Remarkably, according to Boervin:
“Innocent citizens were recruited with a threat of violence of black people against white people and a provocation to organise themselves within a defensive structure to defend themselves against such threat.”
It was Crime Intelligence (CI), claims Boervin, who “planted agent provocateurs to steadily change the plans from defensive to offensive. The reason for this was that Crime Intelligence could ‘unmask’ a bigger right-wing threat in order to have more access to the secret funds.”
Boervin claims that because of CI “the actual victims of the ‘Boeremag’ ended up behind bars, since 2002, by way of entrapment. Some of the victims of the ‘Boeremag Project’ decided to turn against the others by acting as state witnesses. These state witnesses are walking free today.”
If it indeed was, as Boervin suggests, a covert operation by CI to smoke out right-wing extremists, they fell for it and are now safely behind bars.
Boervin justifies the communication between the Venter couple and Du Toit by saying “some of his [Du Toit’s] former colleagues and friends made contributions towards his basic needs such as buying him telephone cards. According to Boervin’s knowledge, Du Toit had last contact with friends on Facebook and e-mail in October 2013.”
Du Toit had, at the time, says Boervin, “obtained legal access to the internet through a court application”.
The organisation has charged that the “ghosts” of the Boeremag were being chased as a “consequence of a task-less ‘right-wing’ reactionary desk of Crime Intelligence, trying to prove the purpose of their existence in order to keep their jobs during an era where there is no right-wing threat”.

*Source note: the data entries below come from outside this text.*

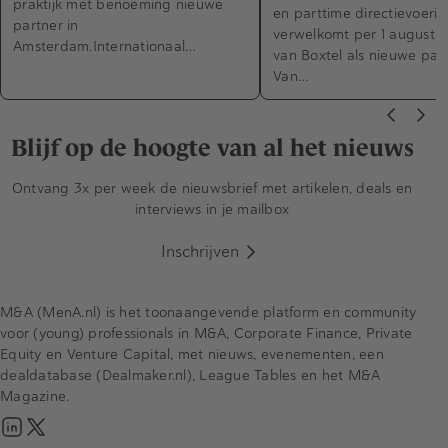
praktijk met benoeming nieuwe
en parttime directievoerin
partner in
verwelkomt per 1 augustus
Amsterdam.Internationaal…
van Boxtel als nieuwe part
Van…
Blijf op de hoogte van al het nieuws
Ontvang 3x per week de nieuwsbrief met artikelen, deals en
interviews in je mailbox
Inschrijven
M&A (MenA.nl) is het toonaangevende platform en community
voor (young) professionals in M&A, Corporate Finance, Private
Equity en Venture Capital, met nieuws, evenementen, een
dealdatabase (Dealmaker.nl), League Tables en het M&A
Magazine.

The Boeremag, says Boervin, was “disbanded 16 years ago”.
Daily Maverick has come by some of the emails between Rachel and Banie Venter and a woman, Jolanda Potgieter, who acted as an intermediary for Du Toit with regard to collecting money, flash drives, CDs (Kris Kristofferson and German trio No Mercy) and various food treats including tinned tuna, sardines and bully beef, vienna sausages, cheese, coffee, bread and steak and kidney pies.
Potgieter, in May 2009, reports to the Venters and others that Du Toit is holding up well but that he has lost weight. She informs them that a “trust” that has been set up for the Boeremag accused has “dried up” and that it had become difficult to secure “sponsors”.

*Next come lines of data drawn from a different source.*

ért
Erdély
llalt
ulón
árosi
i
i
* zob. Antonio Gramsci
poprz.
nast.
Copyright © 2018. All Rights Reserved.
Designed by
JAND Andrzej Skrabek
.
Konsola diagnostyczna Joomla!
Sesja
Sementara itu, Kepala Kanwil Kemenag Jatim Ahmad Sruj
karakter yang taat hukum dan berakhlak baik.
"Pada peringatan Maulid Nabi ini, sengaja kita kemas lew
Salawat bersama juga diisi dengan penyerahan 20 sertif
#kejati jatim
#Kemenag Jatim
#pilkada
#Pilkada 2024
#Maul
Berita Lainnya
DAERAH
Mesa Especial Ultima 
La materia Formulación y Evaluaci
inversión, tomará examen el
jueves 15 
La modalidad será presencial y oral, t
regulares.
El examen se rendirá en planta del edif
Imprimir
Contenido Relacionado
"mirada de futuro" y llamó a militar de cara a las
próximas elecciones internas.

“Ek weet dat hy nie eintlik in die eetsaal gaan eet nie omdat daar voorheen aan hulle kos gepeuter was,” writes Potgieter. (I know that he no longer eats in the dining room because his food has been tampered with in the past.)
Du Toit wrote to Rachel Venter in 2009 while she was employed in SITA’s Infrastructure Provisioning division, referring to her by her nickname “Ogies” (little eyes).
By then he had spent eight years awaiting trial in his “luxury hotel” and bemoaned the fact that “the end is still not in sight”. He writes about scanning photographs of his SITA colleagues, his children, and refers to a benefactor in Belgium who has promised to send funds.
Writing about “those who decided to turn against the others by acting as state witnesses”, as Boervin described them, Du Toit opined (translated from original Afrikaans):
“If I can remember correctly, accused 11, Tom Voster, was testifying the last time you visited. In the meantime, Dirk Hanekom, of the Free State, testified and changed his version at the last minute. During cross-examination he came with the story that he was, in fact, part of the plan to stage a coup d’état. Afterwards the police immediately removed him from our section and began to hold and transport him apart from the rest of us.”
Du Toit added that after Hanekom had testified:
“… the police washed their hands of him and he was back with us, in the same cell and being transported in the same cattle truck. They only used him and he was stupid enough to fall for their promises. At present he enjoys longer visits than the rest of us…”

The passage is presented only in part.